チューリッヒ大学病院のヘリポートに降り立つドクターヘリ

写真2:チューリッヒ大学病院のヘリポートに降り立つドクターヘリ。赤い機体が写真中央やや左上に見えますでしょうか。日中のみならず真夜中も飛んでいます。


ドクターヘリ拡大

写真3:写真2のヘリを拡大しました。


Zurich通信 その2

 チューリッヒに来て約1か月が経ち、やっとこちらでの生活と職場に慣れてきました。


 大学から官舎を斡旋され、家具付きシャワートイレキッチン洗濯機共用で家賃月750スイスフラン (約8万3千円) の部屋に住んでいます。チューリッヒの一般アパートは殆どが家賃月10万円以上しますのでそれよりは安いのは確かです。スイスのアパートは洗濯機共用が一般的なのは以前から知っていたのですが、官舎ならこの金額でもシャワートイレキッチンが自室につくのか?と思いきやそうではないことにまず驚きました。シャワーとトイレが自室につくと官舎でも月12万円以上するそうです。自分も含めスイス基準ではそこまで裕福でない外国人留学生向けの官舎なためか夜中までうるさかったり、シャワー帰りの裸の男性に廊下で遭遇したり、さらには時々洗濯場から服が盗まれたりします。官舎のあちこちに「私のお気に入りのセーターが盗まれた!返して!」というポスターが貼られています。その割には共用の干場にパンツからブラジャーまで平気で干している人がおりカルチャーショックを受けました。チューリッヒの街中は治安が良く、電車やお店で隣の席にバッグを置いても平気なくらいなので、かえってうちの官舎の中の方が街中より治安が悪い?かもしれません。そんなわけでなかなか激しい生活を送っています。

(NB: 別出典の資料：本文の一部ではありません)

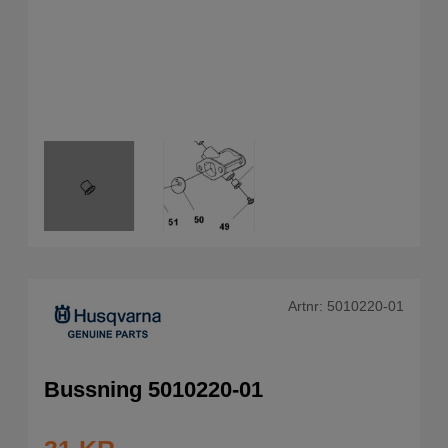
Artnr:
5010220-01
Bussning 5010220-01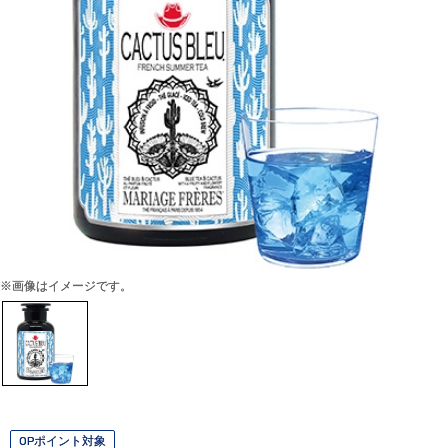
※画像はイメージです。
OPポイント対象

 Institute of Pathology and Molecular Pathology内は臨床病理部門のほか、腎癌研究グループ、内分泌グループ、神経病理部門などに分かれておりグループ毎に出勤時間もミーティングも異なります。私は腎癌研究グループですが、勉強のために臨床病理部門の検討会への参加を許可して頂いています。臨床病理部門では月~木曜は8時15分より「consensus meeting」と称する検討会があり、15~30分程度皆で同じ標本数例を見て目合わせすることから朝が始まります。月曜は剖検例や切除例の肉眼提示、火曜~木曜は前日の剖検例の概要報告があったのちに約10名の病理専門医で週毎に担当を回して各自の専門分野の典型例数例を供覧します。1週目は胚細胞腫瘍、2週目は細胞診、3週目は婦人科腫瘍、4週目はHIV関連腎傷害(マニアック!)という具合でとても勉強になります。新潟大学の臨床病理でいうところの木曜の本山先生講義と隔週金曜朝の外科病理勉強会を毎朝少しずつやっているような感じです。木曜はそれに抄読会が加わります。金曜は毎週朝8時から外部講師による講義が行われます。ほかに火曜11時から細胞診検討会、水曜11時45分から病理医と臨床医が出席する解剖例マクロ検討会があります。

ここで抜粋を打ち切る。